We were up and at ’em sometime around 6 AM when Team Canada lit up the place and downed huge bowls of Captain Crunch before they headed up to try and reach Baxter Peak, traverse the Knife Edge, and then hobble back here to Katahdin Stream campground. Wish I knew how it all played out for them.
What an enjoyable and easy seven mile hike we had today! We had light rain just at the start, for about two miles, but the rain worked with the colorful leaves to draw our attention to the mottled landscapes that surrounded us. The ground was coated with reddish maple and yellowed birch leaves. There were many streams to cross, and greasy puncheons to test our Slip and Slide skills.
We stopped for lunch, where I fired up my stove.
I was very pleased at the taste and quality of my newly found Campbell’s soup packet, plus there is no can to pack out. Pat and Marcia are great hiking partners. Pat has a keen eye for wildlife. He spotted this spotted salamander partially hidden by the fallen leaves.
Even Martha didn’t complain much when she slipped, fell, and drenched her butt in a cold puddle.
When we reached Whitten Pond, there was nothing but fog in front of us.
No moose sightings here.
We passed three massive boulders left behind by the retreating glaciers some 12,000 years ago.

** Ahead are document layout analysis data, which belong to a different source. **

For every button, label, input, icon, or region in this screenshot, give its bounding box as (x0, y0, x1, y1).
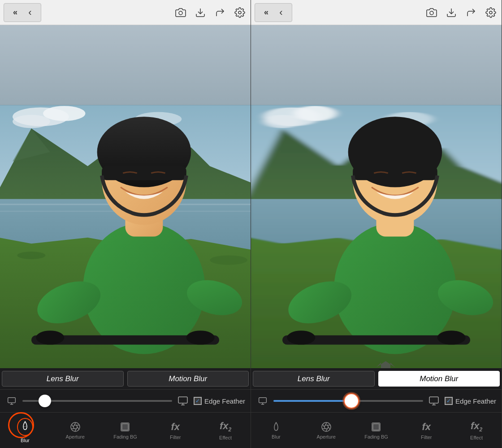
right-panel: « ‹ (251, 0, 502, 448)
svg-point-39 (430, 11, 433, 15)
svg-rect-63 (429, 397, 438, 403)
svg-point-27 (186, 331, 215, 344)
left-filter-nav-label: Filter (170, 435, 181, 440)
right-nav-aperture[interactable]: Aperture (301, 413, 351, 448)
right-motion-blur-tab[interactable]: Motion Blur (378, 371, 500, 387)
right-slider-max-icon (428, 395, 440, 407)
left-edge-feather-label: ✓ Edge Feather (194, 397, 245, 405)
left-slider-thumb[interactable] (39, 395, 51, 407)
svg-point-26 (36, 331, 64, 344)
right-filter-nav-label: Filter (421, 435, 432, 440)
svg-point-46 (264, 115, 301, 128)
left-nav-group: « ‹ (4, 3, 41, 22)
right-filter-fx-icon: fx (422, 421, 431, 433)
right-back-double-icon[interactable]: « (259, 5, 273, 20)
right-nav-fading-bg[interactable]: Fading BG (351, 413, 402, 448)
right-slider-row: ✓ Edge Feather (251, 390, 502, 412)
svg-point-2 (238, 11, 241, 14)
right-edge-feather-checkbox[interactable]: ✓ (445, 397, 453, 405)
right-slider-min-icon (256, 395, 269, 407)
svg-rect-72 (373, 424, 379, 430)
left-fading-bg-nav-label: Fading BG (113, 434, 137, 439)
svg-point-51 (334, 222, 456, 354)
share-icon[interactable] (213, 5, 227, 20)
camera-icon[interactable] (173, 5, 188, 20)
svg-rect-29 (178, 397, 187, 403)
left-blur-tabs: Lens Blur Motion Blur (0, 368, 251, 390)
left-blur-nav-label: Blur (21, 438, 30, 443)
left-blur-nav-icon-wrap (17, 418, 33, 436)
left-slider-row: ✓ Edge Feather (0, 390, 251, 412)
fading-bg-icon (120, 422, 130, 432)
right-nav-effect[interactable]: fx2 Effect (451, 413, 502, 448)
left-slider-min-icon (5, 395, 18, 407)
svg-rect-24 (102, 166, 186, 180)
left-nav-filter[interactable]: fx Filter (150, 413, 200, 448)
svg-line-36 (75, 427, 78, 431)
back-double-icon[interactable]: « (8, 5, 22, 20)
right-aperture-icon (321, 422, 332, 432)
right-slider-thumb[interactable] (344, 393, 359, 409)
svg-point-8 (13, 115, 50, 128)
right-download-icon[interactable] (444, 5, 459, 20)
svg-line-70 (326, 427, 329, 431)
settings-icon[interactable] (233, 5, 247, 20)
svg-point-18 (83, 222, 205, 354)
right-blur-icon (271, 422, 281, 432)
svg-point-60 (437, 331, 466, 344)
svg-point-7 (43, 106, 85, 121)
right-back-single-icon[interactable]: ‹ (274, 5, 288, 20)
svg-point-17 (210, 255, 247, 265)
svg-line-65 (327, 425, 330, 430)
right-camera-icon[interactable] (424, 5, 439, 20)
right-slider-track[interactable] (273, 400, 423, 402)
blur-icon (20, 421, 30, 431)
right-bottom-nav: Blur Aperture (251, 412, 502, 448)
left-nav-blur[interactable]: Blur (0, 413, 50, 448)
right-aperture-nav-label: Aperture (317, 434, 336, 439)
right-fading-bg-icon (371, 422, 381, 432)
download-icon[interactable] (193, 5, 208, 20)
back-single-icon[interactable]: ‹ (23, 5, 37, 20)
left-slider-track[interactable] (22, 400, 172, 402)
right-nav-filter[interactable]: fx Filter (401, 413, 451, 448)
right-effect-nav-label: Effect (470, 435, 483, 440)
effect-fx2-icon: fx2 (220, 420, 231, 433)
left-image-area (0, 25, 251, 368)
svg-rect-28 (8, 398, 16, 403)
right-bottom-controls: Lens Blur Motion Blur (251, 368, 502, 448)
left-nav-aperture[interactable]: Aperture (50, 413, 100, 448)
left-motion-blur-tab[interactable]: Motion Blur (127, 371, 249, 387)
svg-line-67 (324, 422, 327, 427)
right-effect-fx2-icon: fx2 (471, 420, 482, 433)
right-share-icon[interactable] (464, 5, 478, 20)
right-blur-tabs: Lens Blur Motion Blur (251, 368, 502, 390)
left-panel: « ‹ (0, 0, 251, 448)
left-toolbar: « ‹ (0, 0, 251, 25)
left-effect-nav-label: Effect (219, 435, 232, 440)
aperture-icon (70, 422, 81, 432)
right-nav-group: « ‹ (255, 3, 292, 22)
right-fading-bg-nav-label: Fading BG (364, 434, 388, 439)
right-toolbar-actions (424, 5, 498, 20)
svg-line-68 (323, 424, 325, 429)
svg-point-45 (294, 106, 336, 121)
svg-point-59 (287, 331, 315, 344)
svg-rect-62 (259, 398, 267, 403)
right-toolbar: « ‹ (251, 0, 502, 25)
left-bottom-controls: Lens Blur Motion Blur (0, 368, 251, 448)
right-settings-icon[interactable] (484, 5, 498, 20)
left-edge-feather-checkbox[interactable]: ✓ (194, 397, 202, 405)
svg-rect-38 (122, 424, 128, 430)
svg-point-0 (179, 11, 182, 15)
left-nav-effect[interactable]: fx2 Effect (200, 413, 251, 448)
left-lens-blur-tab[interactable]: Lens Blur (2, 371, 124, 387)
right-lens-blur-tab[interactable]: Lens Blur (253, 371, 375, 387)
left-toolbar-actions (173, 5, 247, 20)
filter-fx-icon: fx (171, 421, 180, 433)
right-image-area (251, 25, 502, 368)
svg-rect-57 (353, 166, 437, 180)
left-nav-fading-bg[interactable]: Fading BG (100, 413, 151, 448)
right-nav-blur[interactable]: Blur (251, 413, 301, 448)
svg-point-16 (17, 252, 45, 259)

The biggest one was “house-sized”, for sure.
Two stream crossings of the Wassatiquoik were deep enough that we switched out hiking boots for Tevas and Crocs, and just plough through the rushing waters.
The cold freshness felt good on my feet and lasted a surprisingly long time.
Marcia was impressive on point in moving us along at a steady 2.4 mph clip, despite the rain-lubrication layer covering the ever present bare root and lichen-encrusted granite pathway below.
We reached the Russell Pond Campground by 1:20 PM; a superb start to day 1 of our Columbus Day Weekend. It was no longer raining, and we threw our packs down at the weighing station.
Both Pat’s and my pack tipped the scales at 42 pounds. How the heck did that happen?
At Russell, we were checked in by Brendan, the ranger, who lives near us and has been working here for 21 years. He let us borrow a bow saw and led us to a recently fallen dry maple that provided us with firewood for the bunkhouse. He came over later and visited with us after it started raining again. It was tough to hear that there was a cache of dry split firewood locked up is a big plywood box on the bunkhouse porch that was being saved for upcoming winter season. If I had known that there was no firewood for sale here I would have packed in my axe that is sitting in my car back in the Roaring Brook lot.
Marcia cooked our supper of steak, fresh zucchini, peppers, and tomatoes on top of the wood stove here. I made up a aluminum pie tin filled with no-bake Cherry Cheesecake for dessert.
The other party of four renting out the second 4 bunk sleeping room never showed up so we had the whole bunkhouse to our selves for the rest of the weekend.